BLEU-0: Tokenized validation data
BLEU-1: Detokenized validation data
BLEU-2: Tokenized test data
BLEU-3: Detokenized test data

28500 v6/src-vocab.txt
BLEU-0 = 34.76, 61.1/41.1/31.6/25.8 (BP=0.919, ratio=0.922, hyp_len=57572, ref_len=62445)
BLEU-1 = 27.46, 53.0/33.0/23.3/17.7 (BP=0.942, ratio=0.944, hyp_len=37347, ref_len=39568)
BLEU-2 = 36.32, 62.8/43.3/33.4/27.6 (BP=0.913, ratio=0.916, hyp_len=30255, ref_len=33015)
BLEU-3 = 29.16, 55.1/35.0/25.2/19.6 (BP=0.934, ratio=0.936, hyp_len=19841, ref_len=21200)

25000 v7/src-vocab.txt
BLEU-0 = 35.27, 61.2/41.6/32.2/26.3 (BP=0.920, ratio=0.923, hyp_len=59325, ref_len=64243)
BLEU-1 = 27.45, 52.9/32.8/23.3/17.8 (BP=0.943, ratio=0.945, hyp_len=37372, ref_len=39568)
BLEU-2 = 36.37, 62.4/43.2/33.5/27.6 (BP=0.916, ratio=0.919, hyp_len=31232, ref_len=33973)
BLEU-3 = 28.82, 54.6/34.7/24.9/19.3 (BP=0.933, ratio=0.935, hyp_len=19822, ref_len=21200)

22000 v8/src-vocab.txt
BLEU-0 = 36.14, 61.6/42.7/33.0/26.9 (BP=0.925, ratio=0.927, hyp_len=62436, ref_len=67324)
BLEU-1 = 27.20, 52.9/32.8/23.1/17.5 (BP=0.940, ratio=0.942, hyp_len=37255, ref_len=39568)
BLEU-2 = 36.61, 62.4/43.5/33.6/27.4 (BP=0.921, ratio=0.924, hyp_len=32956, ref_len=35675)
BLEU-3 = 27.98, 54.0/33.8/23.9/18.2 (BP=0.937, ratio=0.939, hyp_len=19909, ref_len=21200)

19000 v9/src-vocab.txt
BLEU-0 = 37.18, 61.7/43.6/33.8/27.5 (BP=0.935, ratio=0.937, hyp_len=68244, ref_len=72811)
BLEU-1 = 26.67, 52.3/32.0/22.4/16.8 (BP=0.946, ratio=0.948, hyp_len=37501, ref_len=39568)
BLEU-2 = 37.92, 62.6/44.7/34.7/28.3 (BP=0.931, ratio=0.934, hyp_len=36004, ref_len=38564)
BLEU-3 = 27.57, 53.6/33.3/23.5/17.7 (BP=0.938, ratio=0.940, hyp_len=19934, ref_len=21200)

16000 v10/src-vocab.txt
BLEU-0 = 38.48, 61.8/44.8/35.0/28.3 (BP=0.946, ratio=0.947, hyp_len=79756, ref_len=84217)
BLEU-1 = 24.92, 50.8/30.3/20.6/15.1 (BP=0.947, ratio=0.949, hyp_len=37537, ref_len=39568)
BLEU-2 = 39.34, 63.1/46.2/36.2/29.3 (BP=0.939, ratio=0.941, hyp_len=42260, ref_len=44924)
BLEU-3 = 25.53, 52.1/31.4/21.3/15.6 (BP=0.939, ratio=0.941, hyp_len=19948, ref_len=21200)

Couple of questions

  1. What does transforms does in data? I see you have mentioned sentencepiece, so during omnt build vocab does it automatically use sentencepiece to generate the source and target vocab?
  2. Regarding training time
    My config/paramters are-
    Training data - 2.5 Million Sentence Pairs
    Transformer architecture
    Training on 2 GPU’s(3080’s)
    Layers:4
    Heads:6
    Batch_type: tokens
    Batch_size: 4096
    Train_steps: 400000
    Valid_steps: 1000
    Src vocab size: 54k
    Tgt vocab size: 61k

The number of parameters comes out to be ~67M
During training I’m getting 16-18k source tokens/sec and 18-20k target tokens/sec
Also along with this I’m getting a value in seconds which I believe is the total training time passed in seconds. Using this I’m evaluating the training time.
For 13k steps it took 4.34 hours which seems alot to me as for 400k steps it will take ~6 days approximately
Does this seem appropriate to you or I’m doing something wrong here?

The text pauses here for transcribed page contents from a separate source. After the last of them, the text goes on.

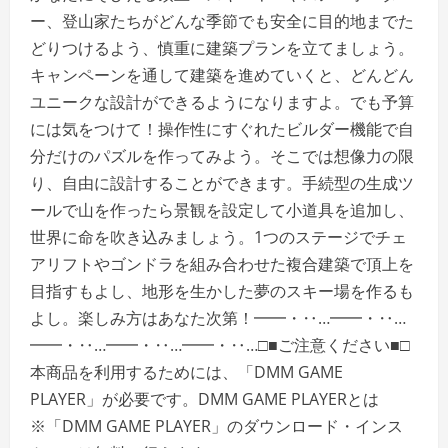
ー、登山家たちがどんな季節でも安全に目的地までた
どりつけるよう、慎重に建築プランを立てましょう。
キャンペーンを通して建築を進めていくと、どんどん
ユニークな設計ができるようになりますよ。でも予算
には気をつけて！操作性にすぐれたビルダー機能で自
分だけのパズルを作ってみよう。そこでは想像力の限
り、自由に設計することができます。手続型の生成ツ
ールで山を作ったら景観を設定して小道具を追加し、
世界に命を吹き込みましょう。1つのステージでチェ
アリフトやゴンドラを組み合わせた複合建築で頂上を
目指すもよし、地形を生かした夢のスキー場を作るも
よし。楽しみ方はあなた次第！━━・‥…━━・‥…
━━・‥…━━・‥…━━・‥…□■ご注意ください■□
本商品を利用するためには、「DMM GAME
PLAYER」が必要です。DMM GAME PLAYERとは
※「DMM GAME PLAYER」のダウンロード・インス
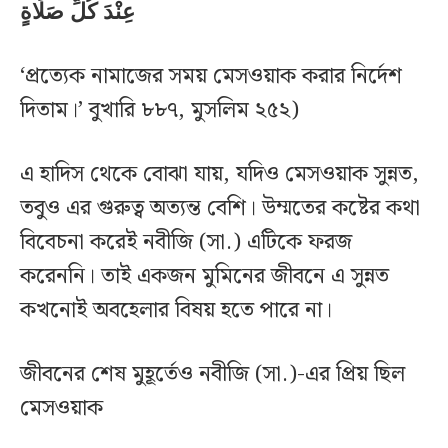
عِنْدَ كُلِّ صَلَاةٍ
‘প্রত্যেক নামাজের সময় মেসওয়াক করার নির্দেশ
দিতাম।’ বুখারি ৮৮৭, মুসলিম ২৫২)
এ হাদিস থেকে বোঝা যায়, যদিও মেসওয়াক সুন্নত,
তবুও এর গুরুত্ব অত্যন্ত বেশি। উম্মতের কষ্টের কথা
বিবেচনা করেই নবীজি (সা.) এটিকে ফরজ
করেননি। তাই একজন মুমিনের জীবনে এ সুন্নত
কখনোই অবহেলার বিষয় হতে পারে না।
জীবনের শেষ মুহূর্তেও নবীজি (সা.)-এর প্রিয় ছিল
মেসওয়াক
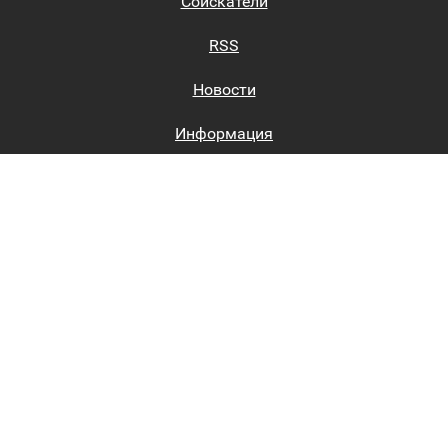
Соискатели
RSS
Новости
Информация
Биржи труда
Вход на сайт
Регистрация на сайте
Каталог
Пользовательское соглашение
Восстановление пароля
Реклама на сайте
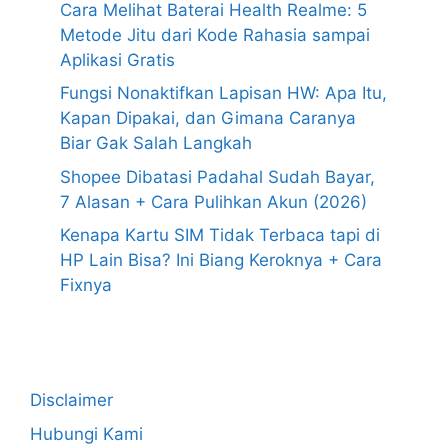
Cara Melihat Baterai Health Realme: 5
Metode Jitu dari Kode Rahasia sampai
Aplikasi Gratis
Fungsi Nonaktifkan Lapisan HW: Apa Itu,
Kapan Dipakai, dan Gimana Caranya
Biar Gak Salah Langkah
Shopee Dibatasi Padahal Sudah Bayar,
7 Alasan + Cara Pulihkan Akun (2026)
Kenapa Kartu SIM Tidak Terbaca tapi di
HP Lain Bisa? Ini Biang Keroknya + Cara
Fixnya
Disclaimer
Hubungi Kami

Also at 13k steps, it has loaded up-till weighted corpora 8 only (not sure about the total number but i would expect it to be in more than 500 if not in thousands) and achieved training accuracy of 54.73, ppl: 6.03, xent: 1.80 and for validation accuracy: 56.8, ppl: 9.25.
The accuracy seems weirdly low to me even though it has seen very small part of dataset. Does this seem good to you?

Any help/feedback would be highly appreciated !! As it would be bummer if I found out i was doing something wrong after the training has finished which takes like a whole week.